Wednesday, November 20, 2013

Latest Emotion Dealing With "Game of School"

I originally started this post back in September and put it on hold, but unfortunately I keep on being met by situations and events that keep making this all too real and frequent.

I am not sure why, but I tend to take issues involving school personally. It does not matter if it has to do directly with me or not. It does not matter what the subject matter, the grade level, or the quantity of students or staff affected.  Right or wrong, I take what goes on at school to heart. Taking this on becomes especially difficult for me when I believe there is a direct disconnect between what educators are here to help students do -learn- and what students are doing (or feel forced to do) -learn to game school.   

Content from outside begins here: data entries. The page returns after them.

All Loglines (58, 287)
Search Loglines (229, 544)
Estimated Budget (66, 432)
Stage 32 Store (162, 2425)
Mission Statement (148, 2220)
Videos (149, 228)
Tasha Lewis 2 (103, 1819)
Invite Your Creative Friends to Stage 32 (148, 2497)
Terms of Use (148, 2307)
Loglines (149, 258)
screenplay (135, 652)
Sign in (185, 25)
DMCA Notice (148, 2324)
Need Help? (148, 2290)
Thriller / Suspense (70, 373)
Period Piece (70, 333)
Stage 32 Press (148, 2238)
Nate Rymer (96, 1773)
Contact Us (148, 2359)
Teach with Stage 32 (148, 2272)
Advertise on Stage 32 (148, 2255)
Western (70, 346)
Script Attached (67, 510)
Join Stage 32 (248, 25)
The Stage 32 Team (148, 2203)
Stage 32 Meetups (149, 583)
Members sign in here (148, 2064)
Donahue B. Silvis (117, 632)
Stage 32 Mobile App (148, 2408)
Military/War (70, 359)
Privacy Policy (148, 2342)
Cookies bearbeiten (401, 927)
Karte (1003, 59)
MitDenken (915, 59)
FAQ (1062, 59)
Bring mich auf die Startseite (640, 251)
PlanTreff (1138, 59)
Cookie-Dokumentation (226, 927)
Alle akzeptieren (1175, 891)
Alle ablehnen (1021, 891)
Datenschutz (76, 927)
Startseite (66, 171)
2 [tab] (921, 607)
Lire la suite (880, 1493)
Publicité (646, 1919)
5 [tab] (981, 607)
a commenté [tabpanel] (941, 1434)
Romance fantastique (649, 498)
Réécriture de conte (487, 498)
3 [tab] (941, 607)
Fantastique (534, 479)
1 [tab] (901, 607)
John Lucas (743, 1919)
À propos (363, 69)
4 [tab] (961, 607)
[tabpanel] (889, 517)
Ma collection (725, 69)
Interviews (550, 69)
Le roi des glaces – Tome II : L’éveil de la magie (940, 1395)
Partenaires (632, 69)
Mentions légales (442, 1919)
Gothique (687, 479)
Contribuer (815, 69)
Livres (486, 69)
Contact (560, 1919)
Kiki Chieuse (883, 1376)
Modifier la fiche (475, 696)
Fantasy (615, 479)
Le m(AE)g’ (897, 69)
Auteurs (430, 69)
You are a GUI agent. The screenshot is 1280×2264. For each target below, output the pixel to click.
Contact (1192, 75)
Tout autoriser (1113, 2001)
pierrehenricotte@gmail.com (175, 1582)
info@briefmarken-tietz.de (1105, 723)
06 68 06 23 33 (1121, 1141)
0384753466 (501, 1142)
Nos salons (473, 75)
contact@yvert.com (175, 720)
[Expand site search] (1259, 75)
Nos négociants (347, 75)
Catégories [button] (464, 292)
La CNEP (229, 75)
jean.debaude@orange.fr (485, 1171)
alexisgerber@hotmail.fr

Maybe because of my role as principal, my perception is skewed. I am the final sign off on all requests to approve changes to student’s courses of study, so perhaps the gaming of school is not as prevalent as I believe it to be. Regardless, I am having a hard time coming to terms with:

  • Students wanting to drop classes, only because it will affect their GPA.
  • Students not signing up for classes they are otherwise intrinsically motivated to take because it does not have "honors" credit (also getting a GPA bump).
  • Students needing to drop a class they are interested in because a required class/credit has not been met.  
  • Students dropping a class, not because they are not learning or because they are not interested, but so they can "focus on my Honors/AP classes" (GPA bump)

I all too often feel obligated to sign-off on these requests because, given our current system, not signing off would adversely affect the student in the game of school. It is a game our students have been involved in for years, and the one they have learned to navigate effectively in order to get the best GPA, though not necessarily the most well rounded or most engaging and interesting education, so is changing the rules of the game fair now?

In these moments, I am faced with the reality that my actions are helping to sustain elements of a system that I so heavy rail and rally others against.  I get angry as I am forced to confront that I am acting counter to my core values about learning. I boil inside as I am forced to face the reality that I am acting as an ally to “the game of school” helping to maintain its dominance over education.  Am I actually a pawn in a system that I originally joined because I wanted to change it from the inside?

So I am angry, conflicted and left wondering :

  • By approving a drop of a course due to GPA considerations, am I adversely affecting the student's learning in both the short and long term?
  • Is it ethical to not sign off based on what I want the system to be versus what it currently is?
  • Would changing the rules of the game on students at this point in the "game" be fair?

Fortunately, I am surrounded by a great team of educators who are committed to the improvement of our students, our profession, and our school. I also feel fortunate to regularly connect with educators across the state, region, globe, and the hallway, who are actively implementing new and innovative practices that successfully refocus the system on student learning. However, with every drop/add form that I sign, I am reminded that we cannot wait any longer to address these issues, these rules, this system, this game. Because after all, learning is at stake.